Humane Society joins in effort to reunite homeless woman with her best friend


A woman, once homeless, is reunited with her dog, Lady Bug. Submitted photo.

When a Monroe County woman became homeless, she wondered what would happen to her best friend. When the weather was getting colder last fall, the woman refused to enter the homeless shelters because she was afraid to lose her dog, a small Pomeranian named Lady Bug. When a local pastor brought her story to a meeting of the Monroe County Homeless Coalition (MCHC), a series of events began in order to find a home for the woman and her canine companion.

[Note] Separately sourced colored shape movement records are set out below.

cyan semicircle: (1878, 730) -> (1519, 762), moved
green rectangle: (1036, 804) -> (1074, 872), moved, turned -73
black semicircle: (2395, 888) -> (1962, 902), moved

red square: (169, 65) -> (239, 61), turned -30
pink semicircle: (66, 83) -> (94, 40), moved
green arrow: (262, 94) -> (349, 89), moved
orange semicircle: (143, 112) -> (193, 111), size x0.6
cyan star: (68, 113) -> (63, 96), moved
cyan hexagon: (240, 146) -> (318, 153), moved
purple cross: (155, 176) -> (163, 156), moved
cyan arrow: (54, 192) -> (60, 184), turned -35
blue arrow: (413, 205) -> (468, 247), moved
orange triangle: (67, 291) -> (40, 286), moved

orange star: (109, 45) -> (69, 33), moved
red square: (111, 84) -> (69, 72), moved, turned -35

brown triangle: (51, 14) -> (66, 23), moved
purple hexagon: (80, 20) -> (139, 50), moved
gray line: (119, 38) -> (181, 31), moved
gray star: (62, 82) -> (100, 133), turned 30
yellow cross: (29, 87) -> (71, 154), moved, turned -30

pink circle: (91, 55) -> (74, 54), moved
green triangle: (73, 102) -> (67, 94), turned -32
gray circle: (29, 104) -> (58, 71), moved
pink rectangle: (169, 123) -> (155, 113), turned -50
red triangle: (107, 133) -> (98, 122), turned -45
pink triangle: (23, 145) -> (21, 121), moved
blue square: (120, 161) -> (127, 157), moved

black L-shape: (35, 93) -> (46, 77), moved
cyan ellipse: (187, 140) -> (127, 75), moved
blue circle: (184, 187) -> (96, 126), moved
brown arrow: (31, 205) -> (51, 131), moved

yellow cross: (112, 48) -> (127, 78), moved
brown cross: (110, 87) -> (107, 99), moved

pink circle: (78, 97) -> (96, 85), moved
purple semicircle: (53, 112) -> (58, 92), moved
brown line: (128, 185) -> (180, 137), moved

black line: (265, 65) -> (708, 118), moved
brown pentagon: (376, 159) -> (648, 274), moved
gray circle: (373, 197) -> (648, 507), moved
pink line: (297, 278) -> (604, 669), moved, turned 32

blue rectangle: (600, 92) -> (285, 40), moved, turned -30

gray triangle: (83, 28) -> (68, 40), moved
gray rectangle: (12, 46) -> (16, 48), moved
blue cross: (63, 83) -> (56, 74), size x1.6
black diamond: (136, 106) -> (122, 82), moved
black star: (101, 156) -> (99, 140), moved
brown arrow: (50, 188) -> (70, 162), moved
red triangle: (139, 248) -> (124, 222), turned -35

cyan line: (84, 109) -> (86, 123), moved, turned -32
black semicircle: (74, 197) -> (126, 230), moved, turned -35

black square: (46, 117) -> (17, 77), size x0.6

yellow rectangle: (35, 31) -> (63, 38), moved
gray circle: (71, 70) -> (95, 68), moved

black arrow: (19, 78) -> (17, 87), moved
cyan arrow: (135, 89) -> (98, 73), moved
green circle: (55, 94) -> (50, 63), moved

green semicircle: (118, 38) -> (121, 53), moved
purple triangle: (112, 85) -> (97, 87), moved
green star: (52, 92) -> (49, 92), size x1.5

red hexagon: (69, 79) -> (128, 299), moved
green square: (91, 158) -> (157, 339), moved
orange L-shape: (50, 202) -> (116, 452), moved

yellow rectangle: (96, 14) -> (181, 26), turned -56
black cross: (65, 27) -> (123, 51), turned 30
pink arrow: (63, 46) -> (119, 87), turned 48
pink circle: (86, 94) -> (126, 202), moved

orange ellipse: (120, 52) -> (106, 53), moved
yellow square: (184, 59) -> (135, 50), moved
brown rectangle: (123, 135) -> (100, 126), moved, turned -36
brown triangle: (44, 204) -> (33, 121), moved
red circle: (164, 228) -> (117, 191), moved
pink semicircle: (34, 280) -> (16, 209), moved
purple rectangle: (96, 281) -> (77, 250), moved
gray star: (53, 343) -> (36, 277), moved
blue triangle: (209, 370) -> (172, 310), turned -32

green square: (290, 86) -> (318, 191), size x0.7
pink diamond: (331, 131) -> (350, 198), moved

A family member of the homeless woman offered to house Lady Bug while she moved into a transitional housing program, but the family member was only able to house the dog for a short time. The coalition searched for more foster homes, but due to Lady Bug’s trauma from originally being rescued from Hurricane Katrina, she proved a tough fit. With nowhere to go, the MCHC turned to the Lenawee County Humane Society (LCHS) for help.

Sasha Wilkerson, communications manager at the LCHS, said the MCHC was having a difficult time trying to help the woman and her dog at the same time. “It’s one of the big issues with people losing their homes,” Wilkerson said. “People tend to stay in these situations because they don’t want to give up their pets, and that has to change. We figure if we can help with their pets, maybe they can take the steps to get out of that situation.”

The LCHS agreed to board Lady Bug and update her vaccinations, which had not been given to her in some time. A Monroe United Way representative offset the costs of caring for Lady Bug, while the woman donated whatever she could during her search for housing to the shelter so Lady Bug would be taken care of. “Even though she had nothing, every time she got even five dollars she would send it to us to help take care of Lady Bug,” Wilkerson said. “She thought she owed us, but she didn’t. Her heart was there.”

Two months after Lady Bug arrived at the humane society, the woman finally found a home; an apartment complex filled with furniture donated by Project Second Chance Monroe. Marcie Cornell, executive director of the LCHS, hand-delivered Lady Bug to the woman, where there was a happy and tearful reunion. “The thing we love about this story is it’s not just a humane society issue or a Monroe County issue,” Wilkerson said. “It’s an issue all over, and we were able to team up to make this happen.”

The LCHS is considering applying for funding to create a program for homeless individuals in Lenawee County who don’t want to give up their pets. “We want to make this a permanent part of who we are,” Wilkerson said.

Wilkerson said she is grateful for the opportunity to help. She hopes in the future the LCHS can provide help to not just animals, but humans who need them.

“It’s just awesome seeing the humane society come from a place like this,” Wilkerson said. “We were once asking people to help us, and now we’re in a position where we can reach out and help other people.”